22 22UTC Novembro 22UTC 2008

(…),

Te disse um dia desses que não tinha muito jeito com as palavras. Então resolvi escrever essa carta, não que assim seja mais fácil, mas é menos dificil, entende? Talvez não, e esse é só o começo das coisas que vou te dizer e não vai entender.

Lembra quando eu te contei do meu peixinho que morreu, e eu chorei & chorei por dias & dias, e um dia parei, e deixei pra la? você me disse que era estranho isso, deixar pra la algo-alguem-alguma-coisa que se ama. Eu tinha 8 anos, te contei isso 11 anos depois. Eu não esqueci boy, eu só deixei pra lá, percebe? Mas deixa essa historia (o peixei eu ja deixei) pra lá, que eu hoje eu quero te falar sobre estrelas, medos & sonhos.

Esses dias, quando eu disse que te amava, eu quase morri de aflição vendo o meu amor se resumir a três palavrinhas que podem (?) ser ditas por qualquer pessoa. Eu fui tão lugar comum, tão todo-mundo, me senti um lixo resumindo o meu sentimento por ti a isso, a uma frase manjada de filmes. E me senti pior pq eu podia ter dito tão mais coisas, coisas que ninguem nunca te disse, que eu nunca disse a ninguem, e eu não consegui. Veio aquele velho bloqueio, aquele medo todo de ser de alguem, e (me) perder. mas deixa pra lá isso tambem.

E em outros tantos dias, eu pensei em mil formas pra te mostrar o que eu sentia, de sorrisos espontâneos a lágrimas de saudade. E eu fui tentando, tentando. E pensei :eu preciso mesmo te falar? poxa, basta ver que  quando te vejo meu olho brilha logo, quando eu escuto teu nome meu coração dispara, minha perna treme, frio na barriga e suspiros.

Hoje eu acordei e fiquei te olhando dormir. Foi incrivel. Sabe quando a gente sente que tem tudo o que sempre sonhou em ter numa só pessoa, ao mesmo tempo? Aquela sensação de ter, não nesse sentido banal de posse, mas de entrega total.

Quando eu pensei por uma fração de segundo em te deixar (pq a gente é muito diferente, pq minha familia não vai com a tua cara, pq não vai dar certo, pq isso e pq aquilo), eu perdi a noção de direção sabe? eu nem lembro o que eu tinha antes de ti, e talvez eu não tivesse nada, nada de muito concreto, pelo menos quando o assunto é relacionamento, já que eu colecionei por tempos namoros & fracassos. e eu nem sei o que pode existir sem ti. um novo amor anos ou dias depois, novos planos, nova vida, essa coisa toda ai de fim de ano, quem sabe. mas eu percebi que eu não quero lembrar do que eu tinha (ou não) antes de te conhecer, e que não to muito curiosa pra saber o que pode existir depois de ti.

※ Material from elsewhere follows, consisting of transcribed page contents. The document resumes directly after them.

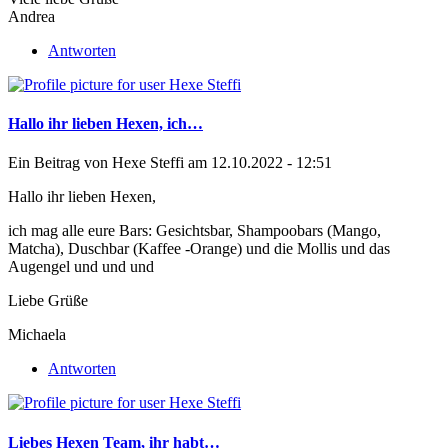
Andrea
Antworten
Hallo ihr lieben Hexen, ich…
Ein Beitrag von
Hexe Steffi
am 12.10.2022 - 12:51
Hallo ihr lieben Hexen,
ich mag alle eure Bars: Gesichtsbar, Shampoobars (Mango,
Matcha), Duschbar (Kaffee -Orange) und die Mollis und das
Augengel und und und
Liebe Grüße
Michaela
Antworten
Liebes Hexen Team, ihr habt…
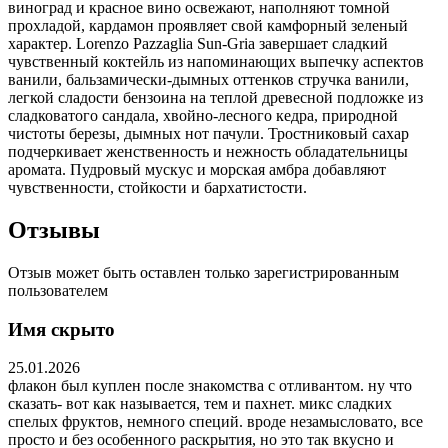
виноград и красное вино освежают, наполняют томной
прохладой, кардамон проявляет свой камфорный зеленый
характер. Lorenzo Pazzaglia Sun-Gria завершает сладкий
чувственный коктейль из напоминающих выпечку аспектов
ванили, бальзамически-дымных оттенков стручка ванили,
легкой сладости бензоина на теплой древесной подложке из
сладковатого сандала, хвойно-лесного кедра, природной
чистоты березы, дымных нот пачули. Тростниковый сахар
подчеркивает женственность и нежность обладательницы
аромата. Пудровый мускус и морская амбра добавляют
чувственности, стойкости и бархатистости.
Отзывы
Отзыв может быть оставлен только зарегистрированным
пользователем
Имя скрыто
25.01.2026
флакон был куплен после знакомства с отливантом. ну что
сказать- вот как называется, тем и пахнет. микс сладких
спелых фруктов, немного специй. вроде незамысловато, все
просто и без особенного раскрытия, но это так вкусно и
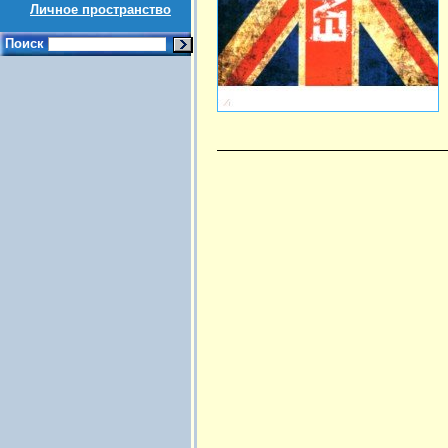
Личное пространство
Поиск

Porque parece que pela primeira vez eu me sinto no lugar & hora certos, e só pra variar, com a pessoa certa tambem. Aquilo que eu te falei sobre ser meu número, encaixe perfeito e blá.

Eu tive medo. Medo de ter que te deixar pra não abrir mão de quem eu sou, de não poder voltar atrás. Porque a gente tem que abrir mão de muita coisa pra viver amor de cinema, algumas preferencias, alguns amigos, dois ou três sonhos, aquela festa que o outro não quer ir, investir tempo, saúde e até fé, pq não (?), pra tentar fazer com que dê certo. Isso é inédito pra mim. Apostar em alguem as fichas que eu tenho e as que eu nem tenho. Eu quero que valha a pena perder tanta aula pensando em ti.  Tem que valer a pena porque faz mais sentindo assim, eu dou o que tenho e recebo o que me falta. Cumplicidade amor, cumplicidade.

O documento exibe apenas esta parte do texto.